L’historien Josèphe nous a laissé une description magnifique du palais et du tombeau de David. Benjamin de Tudèle fait au sujet de
ce tombeau un conte assez curieux.
En descendant de la montagne de Sion, du côté du levant, nous arrivâmes à la vallée, à la fontaine et à la piscine de Siloé, où
Jésus-Christ rendit la vue à l’aveugle. La fontaine sort d’un rocher ; elle coule en silence, cum silentio, selon le témoignage de Jérémie, ce qui contredit un passage de saint Jérôme ;
elle a une espèce de flux et de reflux, tantôt versant ses eaux comme la fontaine de Vaucluse, tantôt les retenant et les laissant à peine couler. Les lévites répandaient l’eau de Siloé sur
l’autel à la fête des Tabernacles, en chantant : Haurietis aquas in gaudio de fontibus Salvatoris. Milton invoque cette source, au commencement de son poème, au lieu de la fontaine
Castalie :
. . . . . Or, if Sion hill
Delight thee more, and Siloaf’s brook that flow’d
Fast by the Oracle of God, etc. ;
beaux vers que Delille a magnifiquement rendus :
Toi donc qui, célébrant las merveilles des cieux,
Prends loin de l’Hélicon un vol audacieux,
Soit que, te retenant sous ses palmiers antiques,
Sion avec plaisir répète tes cantiques ;
. . . . . . . . . . . . . . . . . . . . . . . . . . . . . .
Soit que, chantant le jour où Dieu donna sa loi,
Le Sina sous tes pieds tressaille encor d’effroi ;
Soit que près du saint lieu d’où partent ses oracles
Les flots du Siloé te disent ses miracles :
Muse sainte, soutiens mon vol présomptueux !
Les uns racontent que cette fontaine sortit tout à coup de la terre pour apaiser la soif d’Isaïe lorsque ce prophète fut scié en
deux avec une scie de bois par l’ordre de Manassès ; les autres prétendent qu’on la vit paraître sous le règne d’Ezéchias, dont nous avons l’admirable cantique :
J’ai vu mes tristes journées
Décliner vers leur penchant, etc.
Selon Josèphe, cette source miraculeuse coulait pour l’armée de Titus, et refusait ses eaux aux Juifs coupables.
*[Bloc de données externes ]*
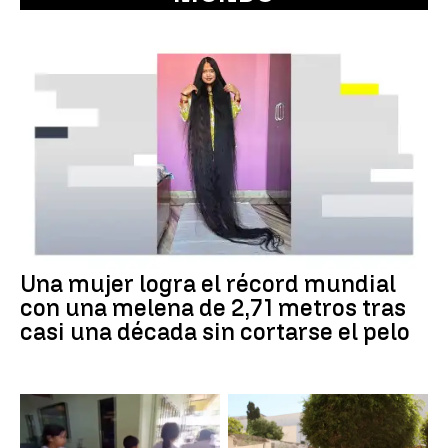
Una mujer logra el récord mundial
con una melena de 2,71 metros tras
casi una década sin cortarse el pelo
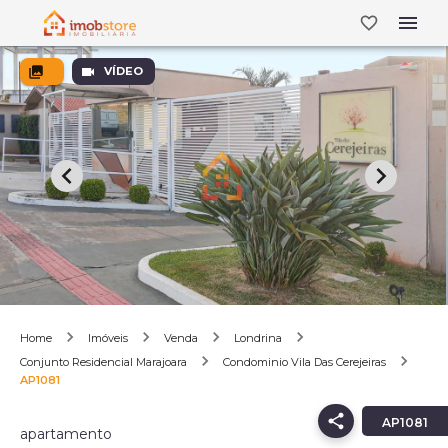
VÍDEO
Home
Imóveis
Venda
Londrina
Conjunto Residencial Marajoara
Condominio Vila Das Cerejeiras
AP1081
AP1081
apartamento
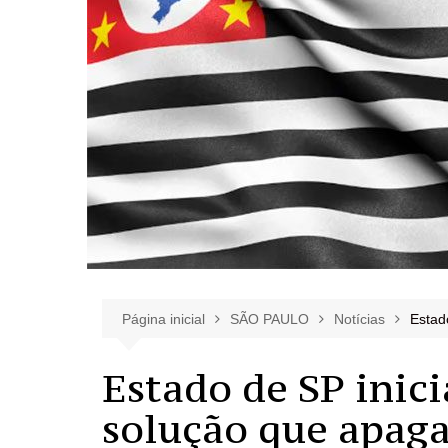
Página inicial
SÃO PAULO
Notícias
Estad
Estado de SP inic
solução que apaga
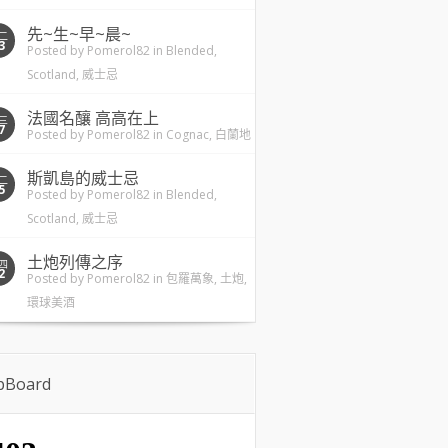
先~生~早~晨~
二
3
Posted by
Pomerol82
in
Blended
,
Scotland
,
威士忌
法國名釀 高高在上
三
7
Posted by
Pomerol82
in
Cognac
,
白蘭地
斯凱島的威士忌
二
5
Posted by
Pomerol82
in
Blended
,
Scotland
,
威士忌
土炮列傳之序
四
2
Posted by
Pomerol82
in
包羅萬象
,
土炮
,
環球美酒
ipBoard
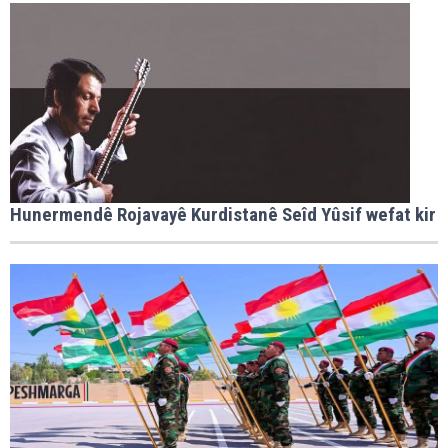
Hunermendê Rojavayê Kurdistanê Seîd Yûsif wefat kir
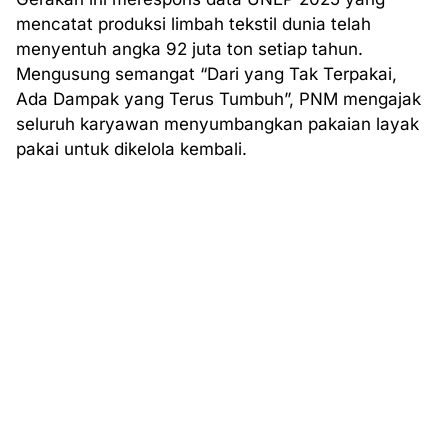
mencatat produksi limbah tekstil dunia telah
menyentuh angka 92 juta ton setiap tahun.
Mengusung semangat “Dari yang Tak Terpakai,
Ada Dampak yang Terus Tumbuh”, PNM mengajak
seluruh karyawan menyumbangkan pakaian layak
pakai untuk dikelola kembali.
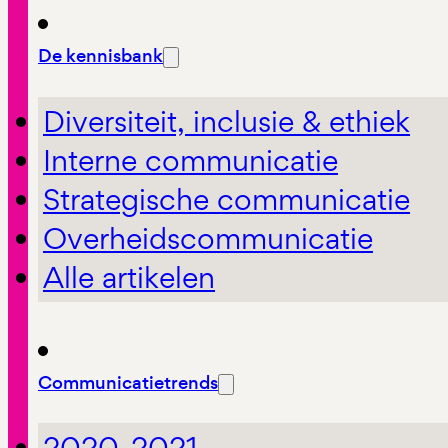
De kennisbank
Diversiteit, inclusie & ethiek
Interne communicatie
Strategische communicatie
Overheidscommunicatie
Alle artikelen
Communicatietrends
2020-2021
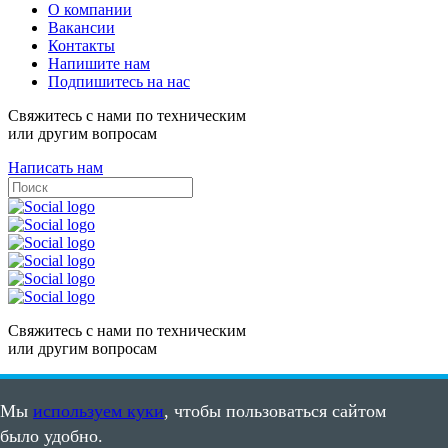
О компании
Вакансии
Контакты
Напишите нам
Подпишитесь на нас
Свяжитесь с нами по техническим
или другим вопросам
Написать нам
Свяжитесь с нами по техническим
или другим вопросам
Написать нам
Мы
используем куки
, чтобы пользоваться сайтом
Карта сайта
было удобно.
Пользовательское соглашение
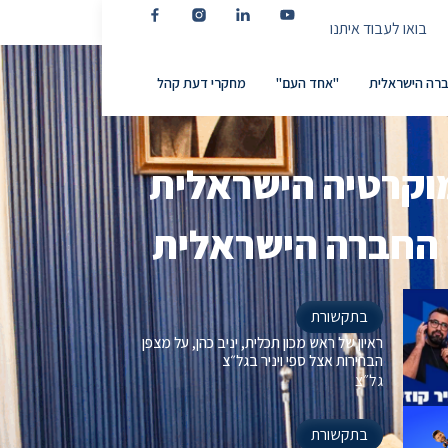
בואו לעבוד איתנו
רה הישראלית
"אחד העם"
מחקרי דעת קהל
דמוקרטיה הישראלית
י החברה הישראלית
בתקשורת
ראיון של ראש מכון תכלית, יניב כהן, על מצפן
הבחירות אצל ספי ויניר בגל״צ
גל״צ
בתקשורת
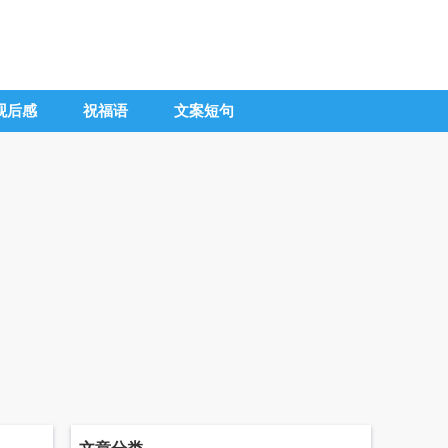
观后感
祝福语
文案短句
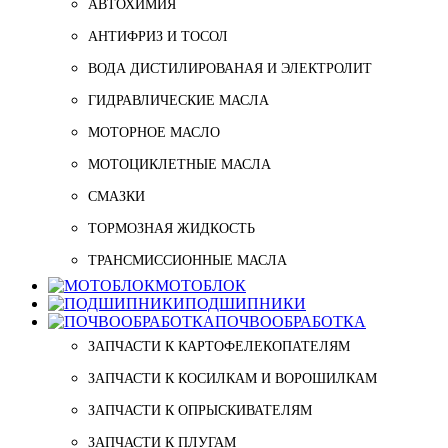
АВТОХИМИЯ
АНТИФРИЗ И ТОСОЛ
ВОДА ДИСТИЛИРОВАНАЯ И ЭЛЕКТРОЛИТ
ГИДРАВЛИЧЕСКИЕ МАСЛА
МОТОРНОЕ МАСЛО
МОТОЦИКЛЕТНЫЕ МАСЛА
СМАЗКИ
ТОРМОЗНАЯ ЖИДКОСТЬ
ТРАНСМИССИОННЫЕ МАСЛА
МОТОБЛОК
ПОДШИПНИКИ
ПОЧВООБРАБОТКА
ЗАПЧАСТИ К КАРТОФЕЛЕКОПАТЕЛЯМ
ЗАПЧАСТИ К КОСИЛКАМ И ВОРОШИЛКАМ
ЗАПЧАСТИ К ОПРЫСКИВАТЕЛЯМ
ЗАПЧАСТИ К ПЛУГАМ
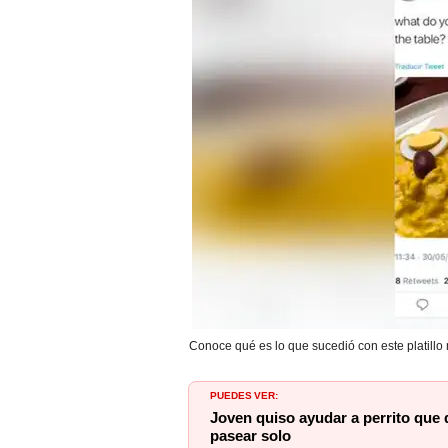
Conoce qué es lo que sucedió con este platillo m
PUEDES VER:
Joven quiso ayudar a perrito que 
pasear solo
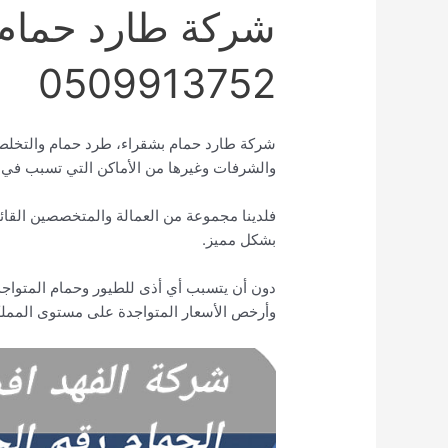
شركة طارد حمام
0509913752
شركة طارد حمام بشقراء، طرد حمام والتخلص 
والشرفات وغيرها من الأماكن التي تسبب في 
فلدينا مجموعة من العمالة والمتخصصين القائم
بشكل مميز.
دون أن يتسبب أي أذى للطيور وحمام المتواجد
وأرخص الأسعار المتواجدة على مستوى المملك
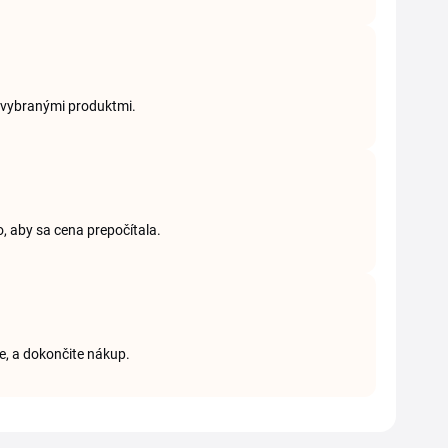
ík vybranými produktmi.
, aby sa cena prepočítala.
me, a dokončite nákup.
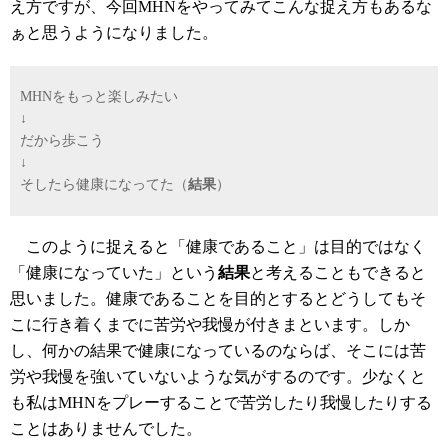
え方ですが、今回MHNをやってみてこんな捉え方もあるな
ぁと思うようになりました。
MHNをもっと楽しみたい
↓
だから歩こう
↓
そしたら健康になってた（
結果
）
このように捉えると「健康であること」は目的ではなく
「健康になっていた」という
結果
と考えることもできると
思いました。健康であることを目的とするとどうしてもそ
こに行き着くまでに苦労や我慢が付きまといます。しか
し、何かの結果で健康になっているのならば、そこには苦
労や我慢を強いていないような気がするのです。少なくと
も私はMHNをプレーすることで苦労したり我慢したりする
ことはありませんでした。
La piscine, ou
plutôt les deux piscines du même nom sont tout auprès de la source. Elles servent aujourd’hui à laver le linge comme autrefois, et nous y vîmes des femmes qui nous dirent des injures en
s’enfuyant. L’eau de la fontaine est saumâtre et assez désagréable au goût ; on s’y baigne les yeux en mémoire du miracle de l’aveugle-né.
Prés de là on montre l’endroit où le prophète Isaïe subit le supplice dont j’ai parlé. On y voit aussi un village appelé Siloan ; au
pied de ce village est une autre fontaine, que l’Ecriture nomme Rogel : en face de cette fontaine, au pied de la montagne de Sion, se trouve une troisième fontaine, qui porte le nom de
Marie. On croit que la Vierge y venait chercher de l’eau, comme les filles de Laban au puits dont Jacob ôta la pierre : Ecce Rachel veniebat cum ovibus patris sui, etc. La fontaine de la
Vierge mêle ses eaux à celles de la fontaine de Siloé.
Ici, comme le remarque saint Jérôme, on est à la racine du mont Moria sous les murs du Temple, à peu près en face de la porte
Sterquilinaire.
Nous avançâmes jusqu’à l’angle oriental du mur de la ville. et nous entrâmes dans la vallée de Josaphat.
Chateaubriand, Itinéraire de Paris à Jérusalem, Quatrième partie : Voyage de Jérusalem
Mont Sion, Jérusalem, 1934
" C'est un monticule d’un aspect jaunâtre et stérile, ouvert en forme de croissant du côté de Jérusalem, à peu près de la
hauteur de Montmartre, mais plus arrondi au sommet."